§ WHAT TO PRODUCE
From the listing below, copy each line that contains the word "định".

+ + + + + + +

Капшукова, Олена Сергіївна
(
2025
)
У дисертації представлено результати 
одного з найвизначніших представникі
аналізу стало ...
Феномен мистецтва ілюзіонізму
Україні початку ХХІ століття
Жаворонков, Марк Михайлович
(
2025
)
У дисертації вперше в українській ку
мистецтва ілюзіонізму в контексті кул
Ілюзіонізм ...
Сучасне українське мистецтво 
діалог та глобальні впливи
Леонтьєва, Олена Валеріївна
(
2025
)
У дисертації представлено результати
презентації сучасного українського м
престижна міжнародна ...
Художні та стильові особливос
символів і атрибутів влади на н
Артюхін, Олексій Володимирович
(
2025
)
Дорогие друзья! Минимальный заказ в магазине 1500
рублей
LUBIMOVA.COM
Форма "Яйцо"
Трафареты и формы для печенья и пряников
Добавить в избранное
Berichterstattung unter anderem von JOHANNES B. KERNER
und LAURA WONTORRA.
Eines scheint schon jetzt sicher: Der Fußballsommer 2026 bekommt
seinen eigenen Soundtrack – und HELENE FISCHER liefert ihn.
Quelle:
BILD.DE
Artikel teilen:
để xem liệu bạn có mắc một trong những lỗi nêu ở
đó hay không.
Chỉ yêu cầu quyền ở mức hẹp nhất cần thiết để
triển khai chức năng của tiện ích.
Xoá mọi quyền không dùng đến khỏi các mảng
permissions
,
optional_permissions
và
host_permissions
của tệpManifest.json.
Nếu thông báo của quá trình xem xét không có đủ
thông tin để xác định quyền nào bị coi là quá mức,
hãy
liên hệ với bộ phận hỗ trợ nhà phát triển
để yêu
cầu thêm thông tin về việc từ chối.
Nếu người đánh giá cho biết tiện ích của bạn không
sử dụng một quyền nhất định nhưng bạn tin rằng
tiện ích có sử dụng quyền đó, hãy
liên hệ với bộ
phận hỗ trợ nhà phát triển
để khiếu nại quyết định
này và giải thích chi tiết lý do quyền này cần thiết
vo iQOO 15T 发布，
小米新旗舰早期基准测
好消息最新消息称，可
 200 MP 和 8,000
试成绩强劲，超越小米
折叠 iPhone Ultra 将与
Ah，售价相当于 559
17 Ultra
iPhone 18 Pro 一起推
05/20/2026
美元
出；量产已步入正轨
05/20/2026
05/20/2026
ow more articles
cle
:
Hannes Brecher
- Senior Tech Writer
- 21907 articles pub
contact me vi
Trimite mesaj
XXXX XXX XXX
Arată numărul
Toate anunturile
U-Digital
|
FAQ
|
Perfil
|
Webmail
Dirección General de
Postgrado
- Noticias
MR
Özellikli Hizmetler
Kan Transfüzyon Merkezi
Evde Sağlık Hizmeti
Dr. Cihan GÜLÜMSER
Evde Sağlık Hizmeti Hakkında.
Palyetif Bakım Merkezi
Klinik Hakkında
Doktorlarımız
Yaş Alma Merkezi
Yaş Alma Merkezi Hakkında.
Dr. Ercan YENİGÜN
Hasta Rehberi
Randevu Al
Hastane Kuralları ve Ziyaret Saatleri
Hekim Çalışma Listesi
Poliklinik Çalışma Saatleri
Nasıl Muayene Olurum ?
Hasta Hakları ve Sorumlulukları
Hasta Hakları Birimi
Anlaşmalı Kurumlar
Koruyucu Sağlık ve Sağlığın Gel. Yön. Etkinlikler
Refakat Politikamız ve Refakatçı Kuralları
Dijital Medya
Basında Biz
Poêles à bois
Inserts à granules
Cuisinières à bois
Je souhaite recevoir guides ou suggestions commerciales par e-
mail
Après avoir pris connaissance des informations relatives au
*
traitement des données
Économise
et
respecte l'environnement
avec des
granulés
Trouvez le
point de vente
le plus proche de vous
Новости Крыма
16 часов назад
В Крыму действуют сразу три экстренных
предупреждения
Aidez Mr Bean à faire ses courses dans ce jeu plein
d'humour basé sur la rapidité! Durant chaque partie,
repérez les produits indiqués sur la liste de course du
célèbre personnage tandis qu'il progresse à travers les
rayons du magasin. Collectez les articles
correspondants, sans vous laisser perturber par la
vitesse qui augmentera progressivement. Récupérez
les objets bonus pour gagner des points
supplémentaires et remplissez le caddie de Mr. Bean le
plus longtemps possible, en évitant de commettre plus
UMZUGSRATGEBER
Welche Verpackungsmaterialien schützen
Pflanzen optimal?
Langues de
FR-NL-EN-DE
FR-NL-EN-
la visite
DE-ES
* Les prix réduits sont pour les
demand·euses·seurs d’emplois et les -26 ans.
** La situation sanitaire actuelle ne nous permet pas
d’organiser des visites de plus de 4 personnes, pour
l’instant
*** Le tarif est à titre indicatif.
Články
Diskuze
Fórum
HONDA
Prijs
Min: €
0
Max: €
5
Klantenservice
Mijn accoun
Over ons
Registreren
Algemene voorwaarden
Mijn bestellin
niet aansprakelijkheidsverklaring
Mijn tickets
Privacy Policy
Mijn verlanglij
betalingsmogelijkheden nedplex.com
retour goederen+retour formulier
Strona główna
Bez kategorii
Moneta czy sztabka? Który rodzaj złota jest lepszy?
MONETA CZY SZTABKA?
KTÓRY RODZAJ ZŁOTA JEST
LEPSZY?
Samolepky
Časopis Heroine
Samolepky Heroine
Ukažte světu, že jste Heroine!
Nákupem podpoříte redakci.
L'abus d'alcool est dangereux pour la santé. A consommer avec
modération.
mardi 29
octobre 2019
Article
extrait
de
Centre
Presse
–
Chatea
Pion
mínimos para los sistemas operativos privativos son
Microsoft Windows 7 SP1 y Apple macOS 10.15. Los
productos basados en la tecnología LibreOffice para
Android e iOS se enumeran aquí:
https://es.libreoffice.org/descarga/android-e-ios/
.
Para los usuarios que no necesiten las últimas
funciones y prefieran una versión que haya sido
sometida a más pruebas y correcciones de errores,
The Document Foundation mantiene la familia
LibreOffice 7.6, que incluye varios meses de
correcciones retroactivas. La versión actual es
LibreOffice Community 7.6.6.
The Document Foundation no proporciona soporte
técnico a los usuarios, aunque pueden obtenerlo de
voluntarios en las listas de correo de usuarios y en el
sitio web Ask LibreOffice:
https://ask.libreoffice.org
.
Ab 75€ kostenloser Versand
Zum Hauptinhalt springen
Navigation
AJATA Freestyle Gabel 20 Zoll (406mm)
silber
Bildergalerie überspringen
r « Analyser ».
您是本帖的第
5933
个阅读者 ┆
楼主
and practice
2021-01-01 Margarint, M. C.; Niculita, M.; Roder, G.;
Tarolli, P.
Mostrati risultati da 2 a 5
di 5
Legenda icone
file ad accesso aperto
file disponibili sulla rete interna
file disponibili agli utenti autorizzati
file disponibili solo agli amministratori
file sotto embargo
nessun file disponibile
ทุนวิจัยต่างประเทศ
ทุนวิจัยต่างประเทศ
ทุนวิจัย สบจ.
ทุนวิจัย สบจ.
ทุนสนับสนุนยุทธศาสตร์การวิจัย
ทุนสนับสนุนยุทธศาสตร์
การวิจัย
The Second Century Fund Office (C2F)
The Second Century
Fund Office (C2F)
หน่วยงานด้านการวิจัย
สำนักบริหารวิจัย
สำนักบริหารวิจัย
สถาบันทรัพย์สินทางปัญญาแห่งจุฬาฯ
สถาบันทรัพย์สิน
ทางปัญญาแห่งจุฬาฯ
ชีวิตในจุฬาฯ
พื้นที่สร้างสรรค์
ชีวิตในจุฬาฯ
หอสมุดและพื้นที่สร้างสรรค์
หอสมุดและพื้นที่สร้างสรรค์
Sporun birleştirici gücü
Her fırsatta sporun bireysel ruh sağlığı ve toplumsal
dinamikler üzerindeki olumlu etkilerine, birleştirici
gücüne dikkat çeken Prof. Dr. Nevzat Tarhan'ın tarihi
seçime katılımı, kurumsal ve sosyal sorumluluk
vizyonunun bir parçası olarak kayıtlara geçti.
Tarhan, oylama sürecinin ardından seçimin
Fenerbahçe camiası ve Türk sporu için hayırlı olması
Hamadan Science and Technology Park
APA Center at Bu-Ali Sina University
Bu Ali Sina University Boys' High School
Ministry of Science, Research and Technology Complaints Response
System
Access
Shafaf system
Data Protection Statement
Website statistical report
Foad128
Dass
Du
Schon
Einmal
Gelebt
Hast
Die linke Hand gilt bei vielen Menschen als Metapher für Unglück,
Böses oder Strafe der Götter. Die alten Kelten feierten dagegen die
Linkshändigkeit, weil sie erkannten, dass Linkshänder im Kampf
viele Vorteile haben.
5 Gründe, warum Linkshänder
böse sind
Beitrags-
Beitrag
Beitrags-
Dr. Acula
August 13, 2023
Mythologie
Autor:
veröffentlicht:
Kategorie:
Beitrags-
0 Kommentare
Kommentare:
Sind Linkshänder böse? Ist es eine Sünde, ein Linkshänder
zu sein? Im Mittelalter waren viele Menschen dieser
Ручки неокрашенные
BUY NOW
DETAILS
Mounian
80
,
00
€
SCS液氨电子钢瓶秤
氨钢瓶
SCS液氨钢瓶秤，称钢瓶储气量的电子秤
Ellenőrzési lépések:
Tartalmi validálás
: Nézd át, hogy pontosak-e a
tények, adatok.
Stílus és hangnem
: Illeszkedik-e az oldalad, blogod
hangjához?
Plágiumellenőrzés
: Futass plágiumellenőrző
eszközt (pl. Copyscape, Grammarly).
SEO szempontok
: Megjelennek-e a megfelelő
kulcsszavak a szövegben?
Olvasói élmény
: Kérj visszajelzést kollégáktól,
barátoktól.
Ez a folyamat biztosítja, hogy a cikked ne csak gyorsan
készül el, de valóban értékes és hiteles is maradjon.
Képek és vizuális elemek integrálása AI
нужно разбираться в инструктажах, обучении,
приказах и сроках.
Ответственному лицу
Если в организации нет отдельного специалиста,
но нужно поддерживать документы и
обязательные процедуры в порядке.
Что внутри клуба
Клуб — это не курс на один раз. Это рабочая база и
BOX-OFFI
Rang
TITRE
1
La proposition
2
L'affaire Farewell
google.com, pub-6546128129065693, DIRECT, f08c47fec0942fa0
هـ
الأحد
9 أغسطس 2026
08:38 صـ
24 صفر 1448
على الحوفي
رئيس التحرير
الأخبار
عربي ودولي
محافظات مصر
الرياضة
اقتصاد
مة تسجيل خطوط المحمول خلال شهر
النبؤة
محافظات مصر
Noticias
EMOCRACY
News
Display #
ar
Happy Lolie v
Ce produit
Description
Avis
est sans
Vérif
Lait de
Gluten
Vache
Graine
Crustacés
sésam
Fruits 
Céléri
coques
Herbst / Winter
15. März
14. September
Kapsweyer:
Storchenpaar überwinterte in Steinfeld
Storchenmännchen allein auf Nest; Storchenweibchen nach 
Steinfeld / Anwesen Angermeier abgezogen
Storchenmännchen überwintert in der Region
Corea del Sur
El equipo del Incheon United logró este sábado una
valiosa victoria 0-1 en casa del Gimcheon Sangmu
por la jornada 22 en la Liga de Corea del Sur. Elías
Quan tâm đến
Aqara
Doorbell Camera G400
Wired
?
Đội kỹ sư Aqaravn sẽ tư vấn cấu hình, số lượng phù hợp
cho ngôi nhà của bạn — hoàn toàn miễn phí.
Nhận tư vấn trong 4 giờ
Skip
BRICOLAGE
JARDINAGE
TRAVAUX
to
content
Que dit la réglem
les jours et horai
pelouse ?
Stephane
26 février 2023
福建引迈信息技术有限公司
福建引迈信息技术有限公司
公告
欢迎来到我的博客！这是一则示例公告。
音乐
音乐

+ + + + + + +

§ ANSWER SECTION
thông tin để xác định quyền nào bị coi là quá mức,
sử dụng một quyền nhất định nhưng bạn tin rằng
để khiếu nại quyết định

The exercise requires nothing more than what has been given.